RACELAND, La. (CN) - A bayou detoxification program is helping ill coastal residents, many of whom lack health insurance nearly 2 years after the Deepwater Horizon oil spill. By most accounts the treatments have helped, and thanks to donors they are free.
Michael Robichaux, an ear, nose and throat specialist, former state senator, and self-described "populist doctor" is running the clinic with chemical detox veteran Jim Woodworth of New York. Woodworth has provided the clinic with staff and funding.
Robichaux, 65, told Courthouse News in an interview that identifying illness from chemical exposure is difficult: "Nothing shows up on blood work. Nothing shows up on brain scans, nothing shows up on MRIs, anything."
Robichaux said what he is seeing appears identical to the reports of symptoms still haunting veterans exposed to toxic chemicals during the first Gulf War.
"Identical - they are identical problems," Robichaux said, picking up a 2008 report on Gulf War illness. "The symptoms are coming from different chemicals, causing the same problems: 'Association with diverse biological alterations that most prominently affects the brain and nervous system,' - exactly what I'm seeing. 'Not explained by routine medical evaluations ... symptoms that typically include a combination of memory and concentration problems, persistent headaches, fatigue and widespread pain.'
"Those are exactly the symptoms I just told you," Robichaux said, "and it's exactly what I hear every day."
BP and plaintiff attorneys in the oil spill litigation announced a settlement March 2, pending court approval, that would provide medical care for Gulf Coast residents, including medical monitoring for 21 years.
But if oil spill-related illnesses are indeed similar to Gulf War illness - caused by exposure to toxins - the question remains how physicians will treat it.
In the past two decades, the U.S. government has spent almost $1 billion to understand and treat Gulf War illness, yet the 2008 government report on the condition says that no satisfactory treatments are known.

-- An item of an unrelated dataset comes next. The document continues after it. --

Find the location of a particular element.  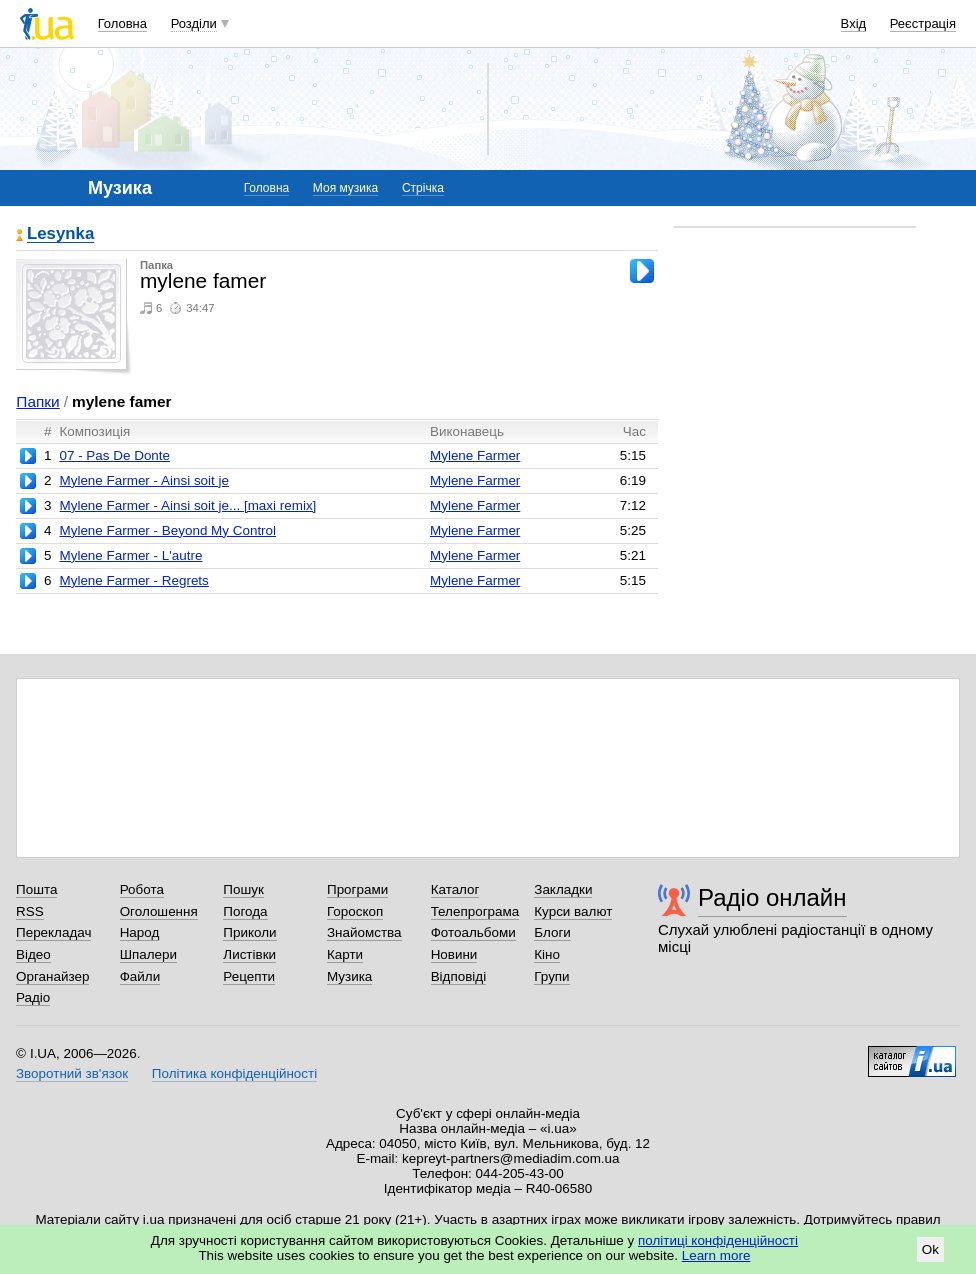 RSS is located at coordinates (30, 911).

The reportfrom the Research Advisory Committee on Gulf War Veteran's Illnesses states: "Gulf War illness is a serious condition that affects at least one fourth of the 697,000 U.S. veterans who served in the 1990-1991 Gulf War. ...
"No effective treatments have been identified for Gulf War illness and studies indicate that few veterans have recovered over time."
Despite this depressing conclusion from the 465-page report, Robichaux and Woodworth say their treatment plan at the Gulf Coast Detox Project is working.
"Something Jim [Woodworth] said before we got started here that's panned out to be absolutely true is that the patients get better," Robichaux said.
Called "Dr. Mike" by his many admirers, Robichaux has an easy Southern-gentry manner, mixing warmth with intensity.
"So I've gotten over the gap [of uncertainty] and I know it's true because it's worked - it's worked remarkably well so far," Robichaux said.
Woodworth's previous detox centers include two New York City facilities set up after 9/11 to treat rescue workers exposed to toxins.